Q. What did the current person in this position do well? What did they do that you would like to emulate in your own work?
A. “So I’ve seen Adeleyo [Adebayo, current VP Education] do a lot of work with employability. Uniforced – she did that programme. I’ve been looking up other programmes that are kind of similar, just because I don’t want to reinvent the wheel and just do what she did. But I do like the level of involvement that she’s had with the students.
“And just her kindness, like, she’s very personable. She’s approachable. I’m in a lot of meetings with her, so I see her a lot and she’s just encouraged me to push the status quo a little bit. Go outside the box on my thinking, which is what made me also want to run for her position andknowing that it was going to be open. And, knowing that she would have handover documents to be like, ‘This is what I did, and take what you will’.

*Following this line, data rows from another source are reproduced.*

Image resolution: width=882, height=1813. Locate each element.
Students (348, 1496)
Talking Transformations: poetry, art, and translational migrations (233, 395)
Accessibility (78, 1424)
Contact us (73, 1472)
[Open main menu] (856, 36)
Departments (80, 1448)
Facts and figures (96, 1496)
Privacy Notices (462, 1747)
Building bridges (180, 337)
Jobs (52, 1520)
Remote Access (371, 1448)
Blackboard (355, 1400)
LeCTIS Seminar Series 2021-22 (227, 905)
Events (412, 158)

“So, just general, how she approaches students, how she’s engaging with students – that is definitely something that I think works really well for her and would work really well for me, just knowing we have similar personalities in that aspect. But, of course, we’re going to do different programming. We’re going to have different focuses.”

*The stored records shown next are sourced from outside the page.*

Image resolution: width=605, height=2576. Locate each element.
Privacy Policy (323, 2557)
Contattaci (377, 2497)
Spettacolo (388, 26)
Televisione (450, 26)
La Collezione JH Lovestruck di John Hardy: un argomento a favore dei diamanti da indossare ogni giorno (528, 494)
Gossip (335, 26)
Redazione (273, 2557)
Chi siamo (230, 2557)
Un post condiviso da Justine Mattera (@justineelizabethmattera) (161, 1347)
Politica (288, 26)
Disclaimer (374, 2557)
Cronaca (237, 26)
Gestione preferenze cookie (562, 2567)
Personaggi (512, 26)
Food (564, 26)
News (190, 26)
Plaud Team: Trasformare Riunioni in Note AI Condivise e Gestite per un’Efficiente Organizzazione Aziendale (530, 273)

Q. What in the university inspired you to run?
“Hearing all different kinds of students come up to me and chat with me about what’s going on in their modules, not just like on the module level, but their whole programme. People know me as a faculty officer, and working with academic reps. I regularly engage with them and ask what’s going on.
“Specifically with Stirling, I think the repercussions of the severance scheme, and being in the education programme while learning about what’s going on with all the lecturers, it made me look more into the educational leadership part. And I’m lucky enough to have educational leadership and education policy as two of my modules this semester, so I’m learning about it as I’m enacting it, which is really, really, really helpful.

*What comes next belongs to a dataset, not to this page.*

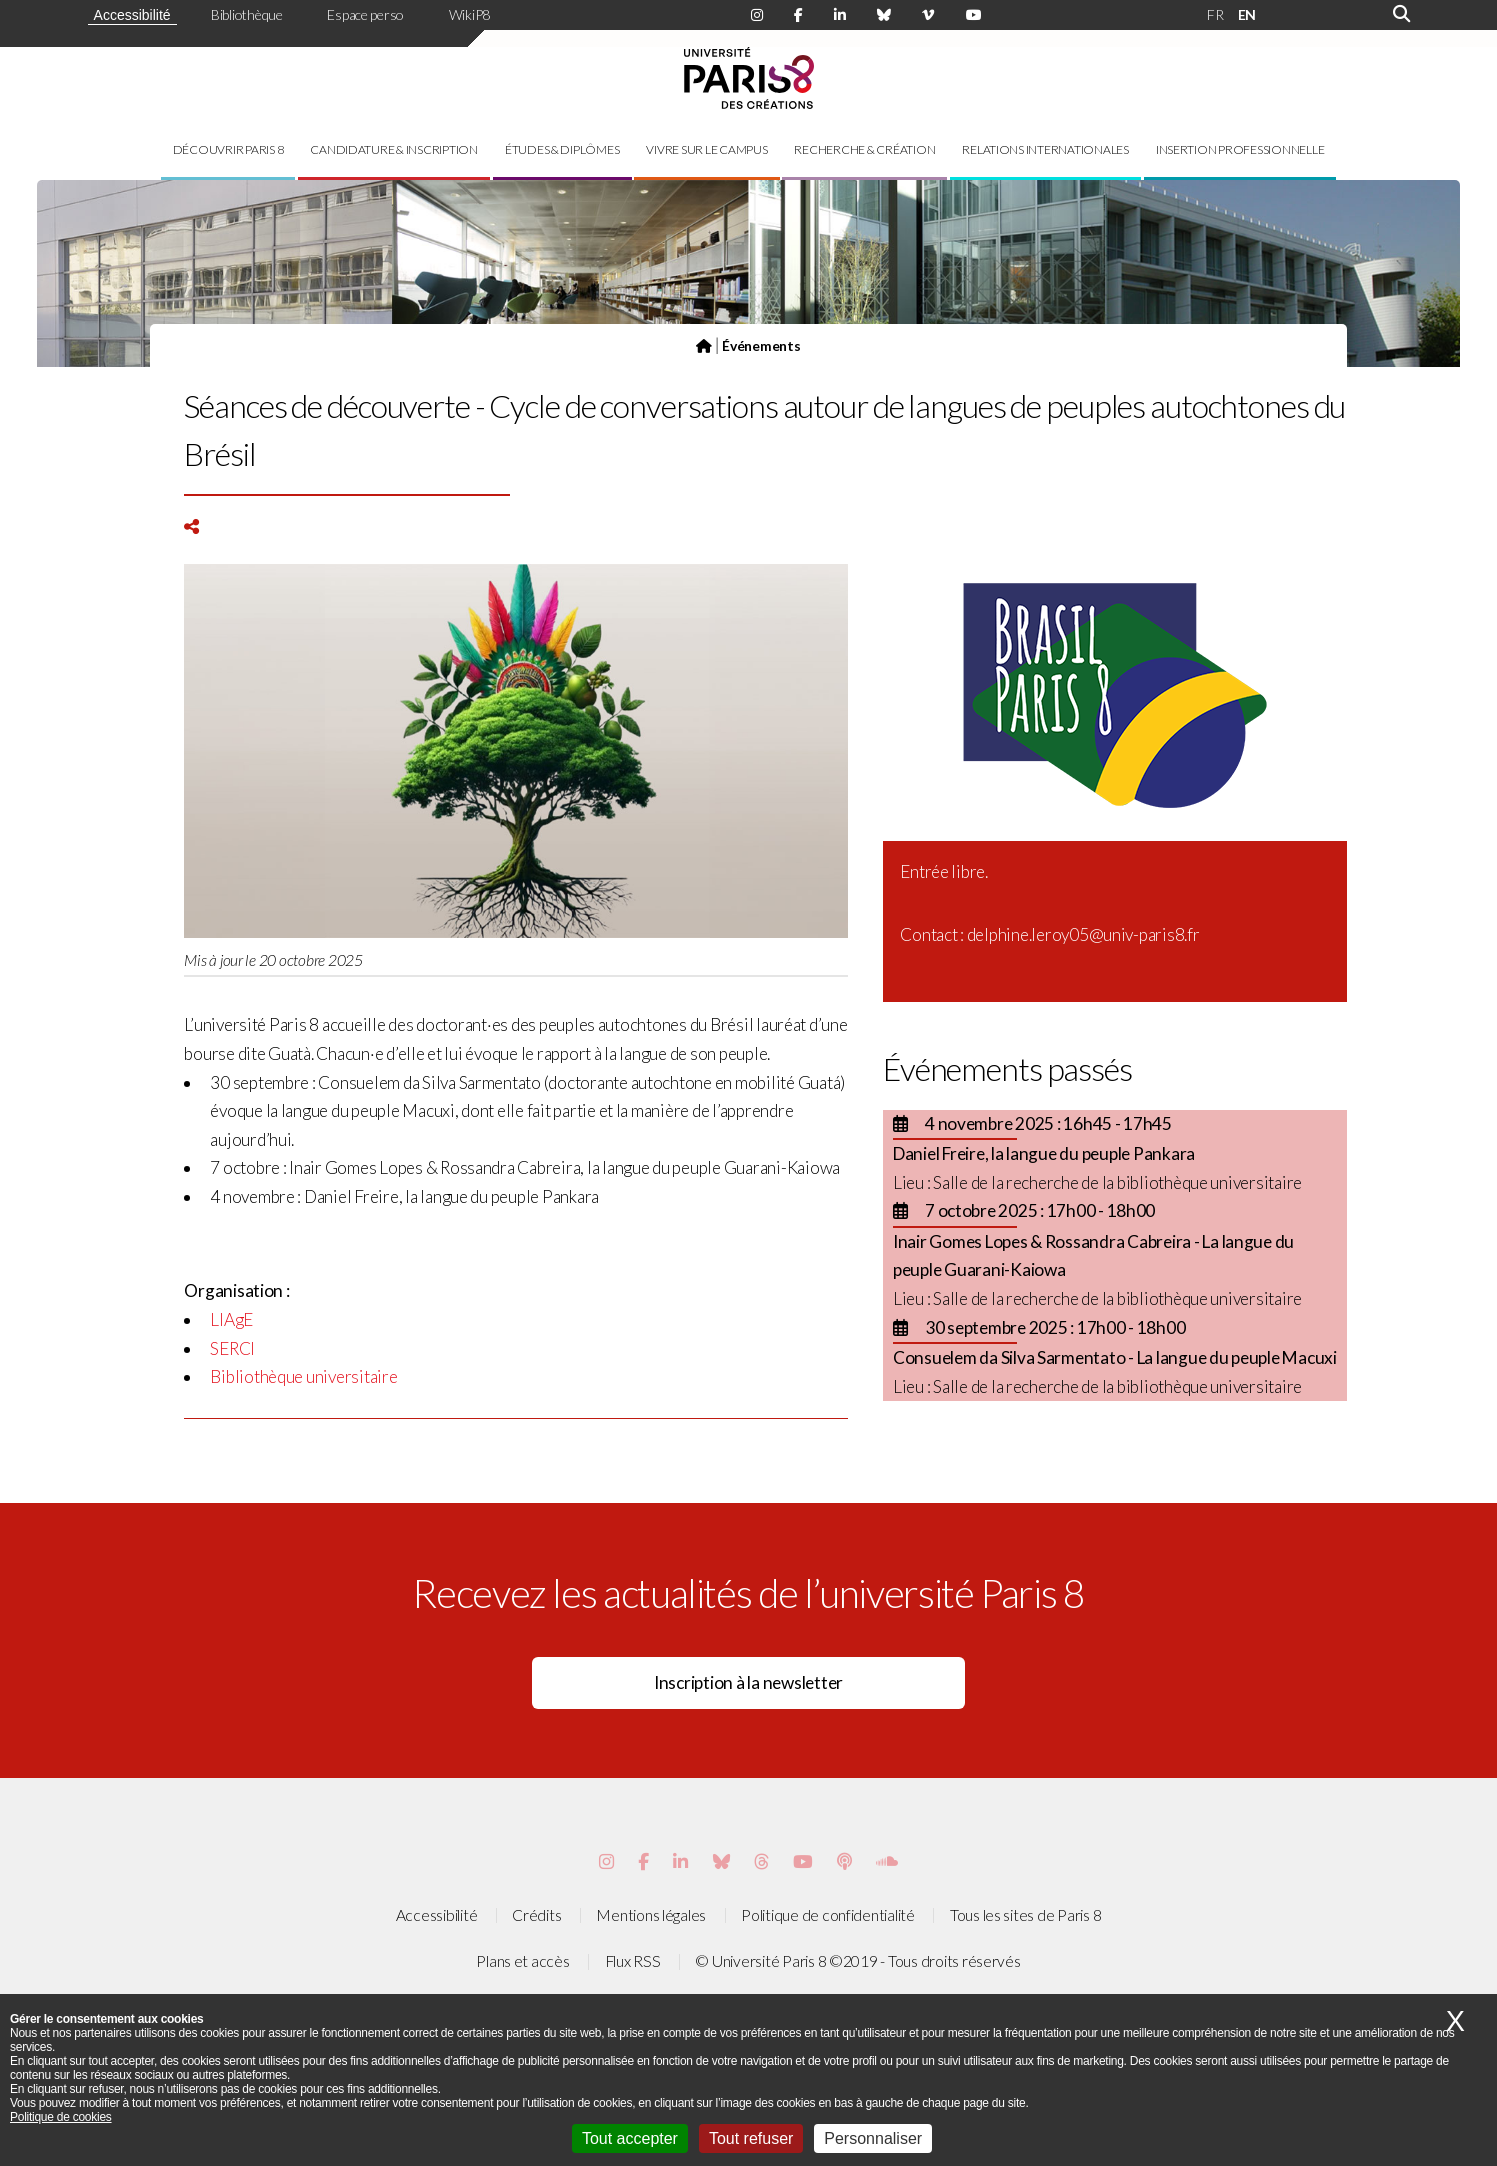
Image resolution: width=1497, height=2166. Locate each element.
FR (1215, 14)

“I’m glad that Stirling has this kind of education Masters, because it’s more social justice focused, and moving forward with advancing technology, stuff like that. Not to say that there isn’t something to fix in every single module or every single programme, but I think that gives me a really unique inspiration, because I’m learning about it as I’m doing it.”
Q. What makes you right for the position?
“I have experience as an international student, so that is a huge demographic of our student body. Whether we’re looking at undergrad or postgrad, we have a lot of international students. I really relate to home students as well in terms of we can all find something that we have in common as students. We’re all struggling financially because of an outer market that’s out with the university.
“The job market is hard, whether you’re in or out of uni. We all have these obstacles we’re trying to face together, and I believe that, as someone who is coming from the outside looking in, and now being in, I have that unique perspective of just having a couple of years under my belt of working in full-time jobs. So, I have that, I hate saying ‘real world’ because we’re in the real world, we’re not practising for it, we’re part of it. It’s really a matter of, I’m finding something that I have in common with everyone and gauging that.
“We’re all being affected by the severance scheme. We’re all being affected by outer influences, whether it’s political or educational, and one thing that’s been reiterated this week in one of my classes is that education is political. There’s no neutral education.
“Curriculum – we have to look at that. We have to look at what students are saying, and a lot of what I’m doing, I want to be student-centred. I want people to shape the role with me. One of the things that [I am is a] person who is determined, inclusive, empowering, and empathetic, and I’m focused on real, actionable changes. And I’ll stand beside you, holding the microphone so you can speak.”